◆ **Description of the task**
Word for word, restate the lines of the data below between those holding "Grand Est, Haut-Rhin" and "mantendrá el Inmueble en buenas condiciones y", inclusive; pictures do not belong in the copy.

(Stored dataset items)
++++++++++++++++++++

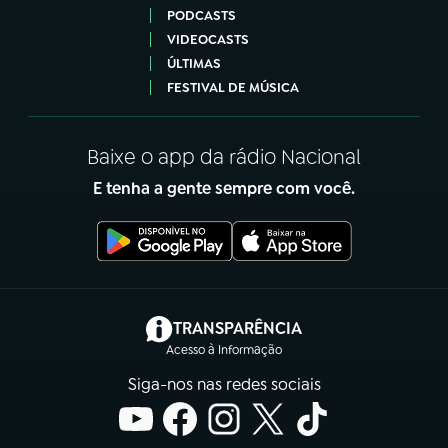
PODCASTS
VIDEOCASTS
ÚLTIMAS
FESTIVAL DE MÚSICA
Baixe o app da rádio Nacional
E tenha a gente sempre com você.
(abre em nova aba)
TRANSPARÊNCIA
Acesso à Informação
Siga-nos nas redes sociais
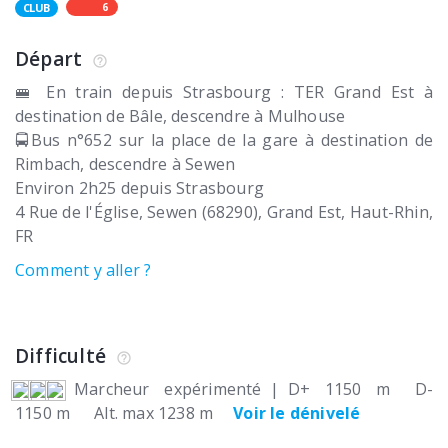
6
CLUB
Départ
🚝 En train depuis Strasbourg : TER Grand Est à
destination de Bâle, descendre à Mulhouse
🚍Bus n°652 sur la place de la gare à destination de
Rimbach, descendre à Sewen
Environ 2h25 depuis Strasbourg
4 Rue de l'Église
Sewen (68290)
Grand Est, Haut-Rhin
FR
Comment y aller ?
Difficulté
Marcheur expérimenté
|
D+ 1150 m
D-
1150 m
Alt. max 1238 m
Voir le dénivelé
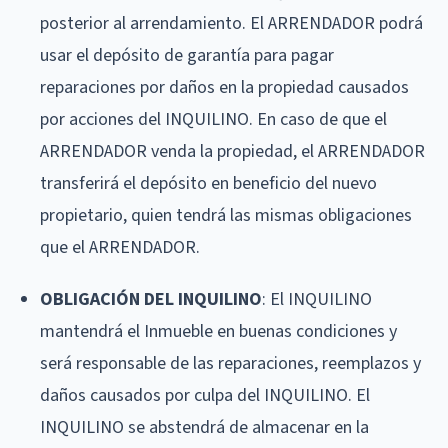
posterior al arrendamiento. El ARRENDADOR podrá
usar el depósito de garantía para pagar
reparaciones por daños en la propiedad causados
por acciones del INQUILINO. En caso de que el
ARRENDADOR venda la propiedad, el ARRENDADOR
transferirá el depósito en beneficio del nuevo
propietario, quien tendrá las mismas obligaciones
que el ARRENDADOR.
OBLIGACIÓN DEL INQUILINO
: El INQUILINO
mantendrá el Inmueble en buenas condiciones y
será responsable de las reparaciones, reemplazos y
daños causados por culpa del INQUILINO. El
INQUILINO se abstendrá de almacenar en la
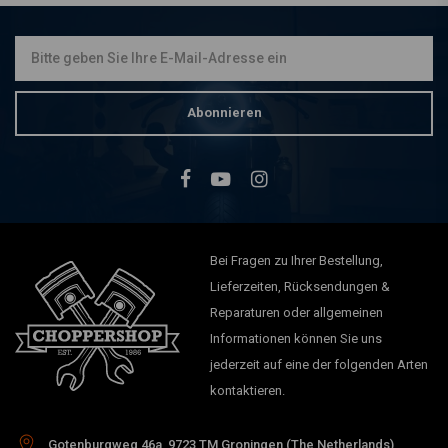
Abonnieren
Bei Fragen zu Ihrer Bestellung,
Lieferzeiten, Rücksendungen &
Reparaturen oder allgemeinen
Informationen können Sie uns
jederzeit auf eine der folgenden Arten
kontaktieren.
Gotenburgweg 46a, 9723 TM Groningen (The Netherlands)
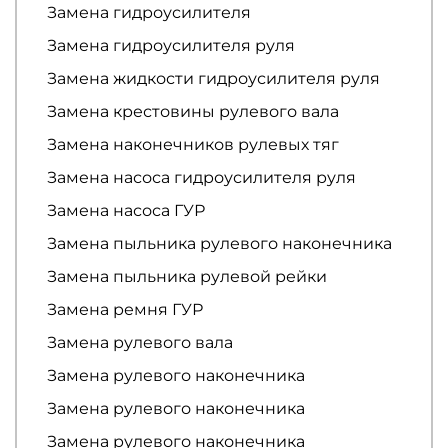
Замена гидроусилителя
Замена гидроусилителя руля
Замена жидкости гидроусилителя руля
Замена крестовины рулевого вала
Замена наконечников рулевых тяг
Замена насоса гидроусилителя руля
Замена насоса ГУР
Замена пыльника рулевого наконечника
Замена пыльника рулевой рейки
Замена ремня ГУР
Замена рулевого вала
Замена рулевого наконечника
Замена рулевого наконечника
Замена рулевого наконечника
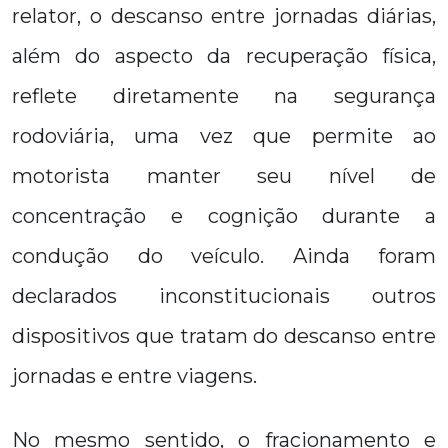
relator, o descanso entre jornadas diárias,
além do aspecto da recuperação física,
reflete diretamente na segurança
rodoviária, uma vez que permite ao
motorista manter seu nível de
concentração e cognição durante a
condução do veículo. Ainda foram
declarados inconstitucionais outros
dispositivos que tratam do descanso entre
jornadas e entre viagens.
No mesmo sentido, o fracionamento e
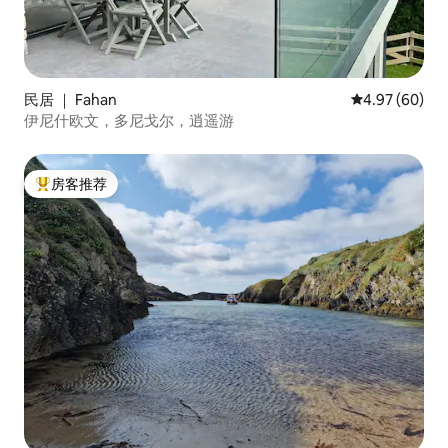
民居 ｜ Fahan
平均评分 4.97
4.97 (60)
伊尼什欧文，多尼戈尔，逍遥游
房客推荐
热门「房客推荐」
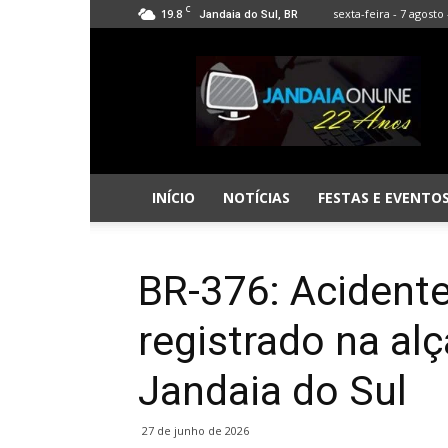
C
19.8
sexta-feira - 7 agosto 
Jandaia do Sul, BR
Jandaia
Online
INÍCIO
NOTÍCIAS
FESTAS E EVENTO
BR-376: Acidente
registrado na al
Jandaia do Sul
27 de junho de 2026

++++++++++++++++++++

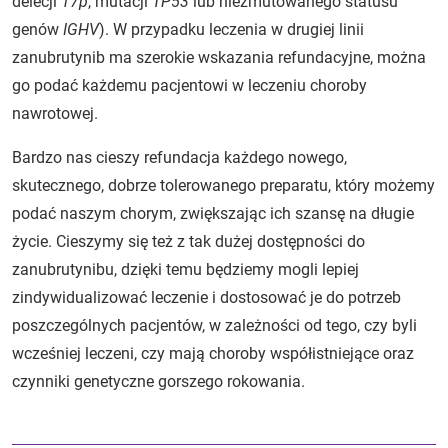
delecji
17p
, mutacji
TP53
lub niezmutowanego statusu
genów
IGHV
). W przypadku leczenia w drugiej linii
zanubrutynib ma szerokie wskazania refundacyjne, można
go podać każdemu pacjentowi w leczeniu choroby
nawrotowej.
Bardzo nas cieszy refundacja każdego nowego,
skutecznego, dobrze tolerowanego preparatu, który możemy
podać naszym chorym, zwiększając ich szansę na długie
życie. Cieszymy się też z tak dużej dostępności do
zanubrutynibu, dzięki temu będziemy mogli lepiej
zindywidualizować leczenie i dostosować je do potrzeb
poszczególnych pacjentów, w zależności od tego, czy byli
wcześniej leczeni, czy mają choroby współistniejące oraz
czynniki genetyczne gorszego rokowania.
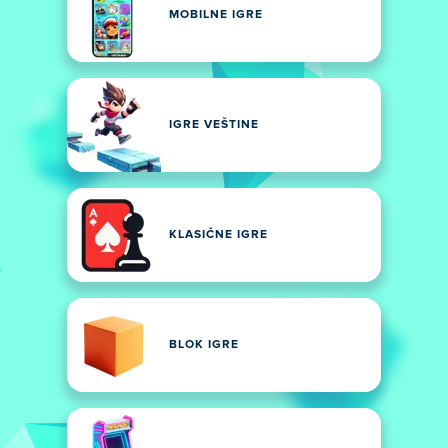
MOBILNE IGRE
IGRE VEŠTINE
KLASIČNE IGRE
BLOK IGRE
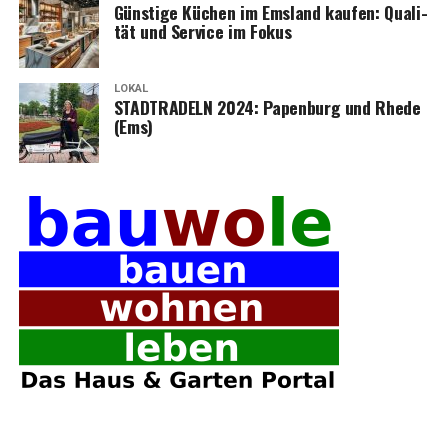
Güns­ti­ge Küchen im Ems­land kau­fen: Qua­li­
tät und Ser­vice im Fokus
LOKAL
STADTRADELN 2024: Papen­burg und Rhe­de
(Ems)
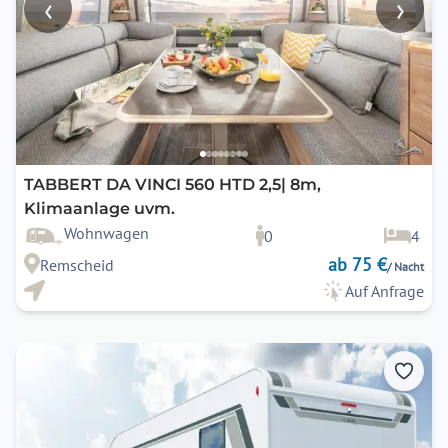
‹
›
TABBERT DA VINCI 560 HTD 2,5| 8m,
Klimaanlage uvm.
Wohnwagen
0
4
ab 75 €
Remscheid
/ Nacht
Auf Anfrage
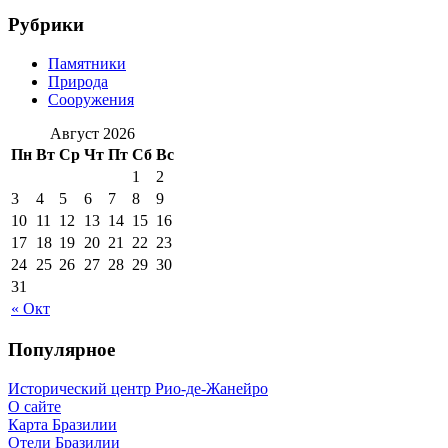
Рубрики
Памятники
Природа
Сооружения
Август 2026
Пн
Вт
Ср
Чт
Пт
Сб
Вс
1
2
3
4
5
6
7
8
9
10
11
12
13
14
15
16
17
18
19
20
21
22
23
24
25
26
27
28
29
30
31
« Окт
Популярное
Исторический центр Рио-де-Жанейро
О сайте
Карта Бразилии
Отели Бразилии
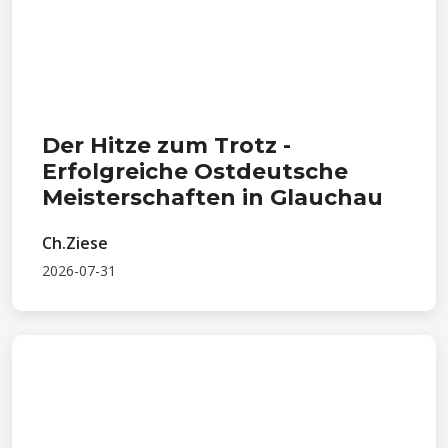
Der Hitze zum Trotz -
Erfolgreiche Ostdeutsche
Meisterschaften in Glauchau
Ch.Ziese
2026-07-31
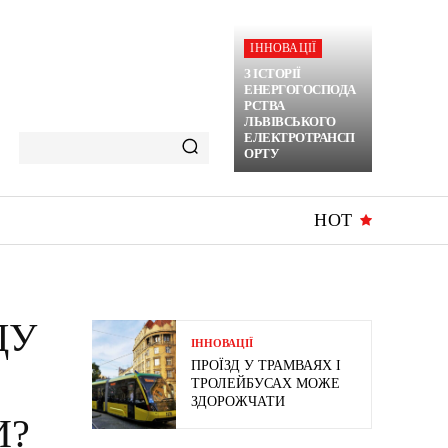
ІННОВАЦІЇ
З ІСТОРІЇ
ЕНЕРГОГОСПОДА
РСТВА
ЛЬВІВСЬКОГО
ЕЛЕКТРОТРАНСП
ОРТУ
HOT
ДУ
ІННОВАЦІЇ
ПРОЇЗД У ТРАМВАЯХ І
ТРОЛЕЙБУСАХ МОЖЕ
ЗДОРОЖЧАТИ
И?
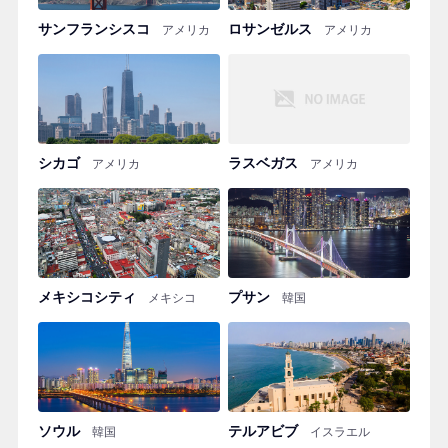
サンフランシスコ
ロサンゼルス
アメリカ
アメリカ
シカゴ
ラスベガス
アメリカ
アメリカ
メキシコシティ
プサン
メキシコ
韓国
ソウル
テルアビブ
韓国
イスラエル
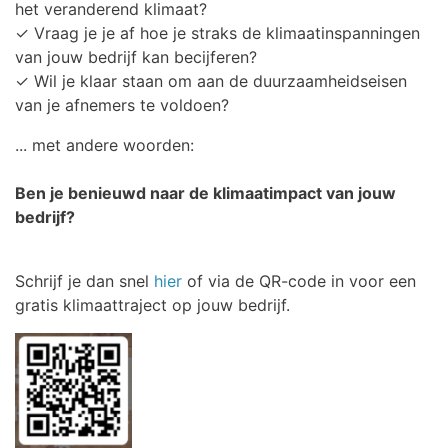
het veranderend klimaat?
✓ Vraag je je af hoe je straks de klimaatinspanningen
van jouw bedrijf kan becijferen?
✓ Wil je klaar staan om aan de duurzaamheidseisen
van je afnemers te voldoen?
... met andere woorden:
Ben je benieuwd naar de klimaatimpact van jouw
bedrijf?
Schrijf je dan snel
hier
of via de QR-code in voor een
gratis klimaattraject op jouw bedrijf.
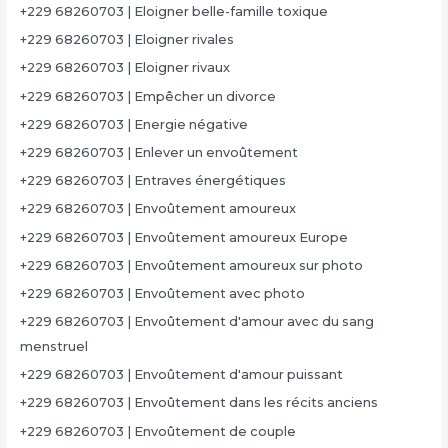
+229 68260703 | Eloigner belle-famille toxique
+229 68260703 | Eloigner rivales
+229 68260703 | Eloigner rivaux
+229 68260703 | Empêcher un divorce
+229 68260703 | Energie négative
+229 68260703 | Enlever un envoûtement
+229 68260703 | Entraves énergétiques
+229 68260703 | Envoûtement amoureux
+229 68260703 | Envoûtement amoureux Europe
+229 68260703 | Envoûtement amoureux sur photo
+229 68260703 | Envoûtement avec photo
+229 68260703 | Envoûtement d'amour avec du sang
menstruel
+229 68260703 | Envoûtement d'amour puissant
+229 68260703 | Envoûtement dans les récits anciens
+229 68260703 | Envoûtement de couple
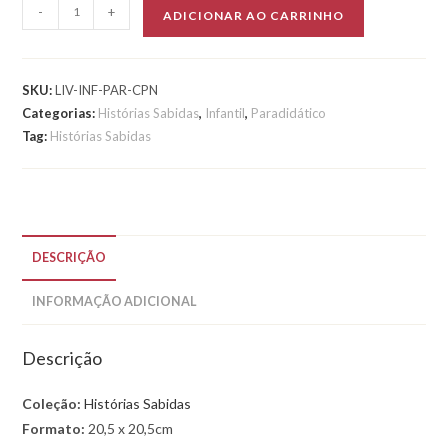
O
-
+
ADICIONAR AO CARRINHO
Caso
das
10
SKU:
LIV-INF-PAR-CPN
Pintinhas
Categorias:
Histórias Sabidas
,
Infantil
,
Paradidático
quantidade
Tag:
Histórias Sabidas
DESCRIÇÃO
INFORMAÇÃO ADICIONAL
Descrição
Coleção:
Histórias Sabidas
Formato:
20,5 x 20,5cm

++++++++++++++++++++

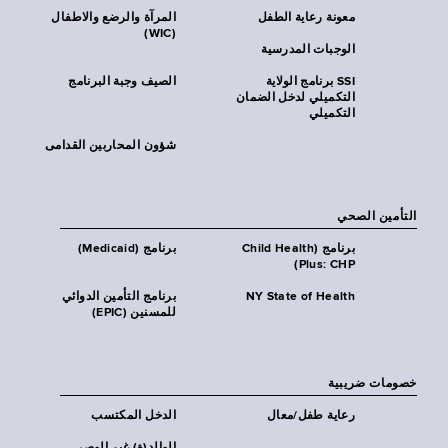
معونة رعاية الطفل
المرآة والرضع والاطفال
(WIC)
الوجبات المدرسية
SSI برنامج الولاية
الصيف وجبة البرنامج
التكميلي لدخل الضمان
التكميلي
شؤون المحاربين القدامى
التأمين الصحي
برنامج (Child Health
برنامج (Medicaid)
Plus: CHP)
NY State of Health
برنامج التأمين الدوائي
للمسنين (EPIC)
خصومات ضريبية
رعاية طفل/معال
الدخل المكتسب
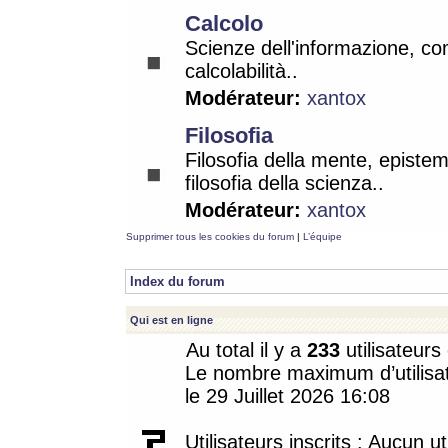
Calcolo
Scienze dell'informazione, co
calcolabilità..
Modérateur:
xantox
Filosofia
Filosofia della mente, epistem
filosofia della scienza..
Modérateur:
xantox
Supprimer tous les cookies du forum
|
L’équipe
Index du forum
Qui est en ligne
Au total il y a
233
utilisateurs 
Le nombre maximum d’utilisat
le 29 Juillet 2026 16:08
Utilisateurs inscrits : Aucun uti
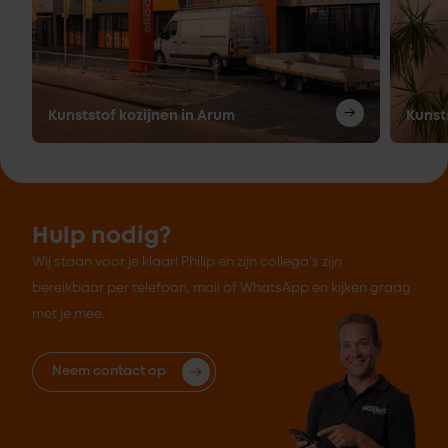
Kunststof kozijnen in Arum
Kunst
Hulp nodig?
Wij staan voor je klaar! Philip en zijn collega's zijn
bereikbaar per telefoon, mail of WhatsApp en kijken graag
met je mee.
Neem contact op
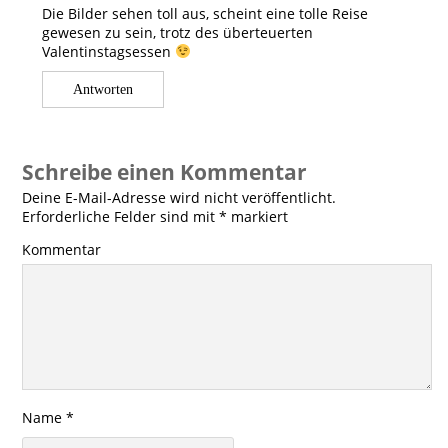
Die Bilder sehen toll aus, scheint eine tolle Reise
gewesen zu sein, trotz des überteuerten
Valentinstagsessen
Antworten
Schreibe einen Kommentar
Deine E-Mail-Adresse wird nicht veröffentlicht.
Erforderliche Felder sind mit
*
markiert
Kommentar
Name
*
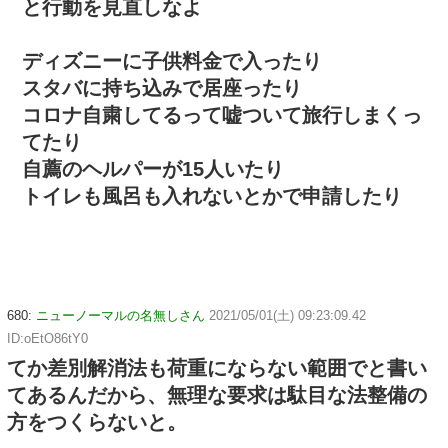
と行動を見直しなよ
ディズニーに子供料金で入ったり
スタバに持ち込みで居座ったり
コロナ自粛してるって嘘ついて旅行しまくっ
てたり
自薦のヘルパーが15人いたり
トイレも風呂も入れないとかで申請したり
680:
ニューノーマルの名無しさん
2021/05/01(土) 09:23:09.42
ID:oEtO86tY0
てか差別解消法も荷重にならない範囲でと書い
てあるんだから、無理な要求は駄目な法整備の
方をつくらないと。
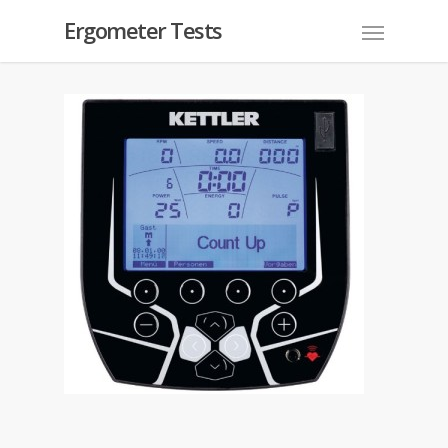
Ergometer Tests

++++++++++++++++++++

◆ **Exercise result**
Grand Est, Haut-Rhin
FR
Comment y aller ?
Difficulté
Marcheur expérimenté
|
D+ 1150 m
D-
1150 m
Alt. max 1238 m
Voir le dénivelé
posterior al arrendamiento. El ARRENDADOR podrá
usar el depósito de garantía para pagar
reparaciones por daños en la propiedad causados
por acciones del INQUILINO. En caso de que el
ARRENDADOR venda la propiedad, el ARRENDADOR
transferirá el depósito en beneficio del nuevo
propietario, quien tendrá las mismas obligaciones
que el ARRENDADOR.
OBLIGACIÓN DEL INQUILINO
: El INQUILINO
mantendrá el Inmueble en buenas condiciones y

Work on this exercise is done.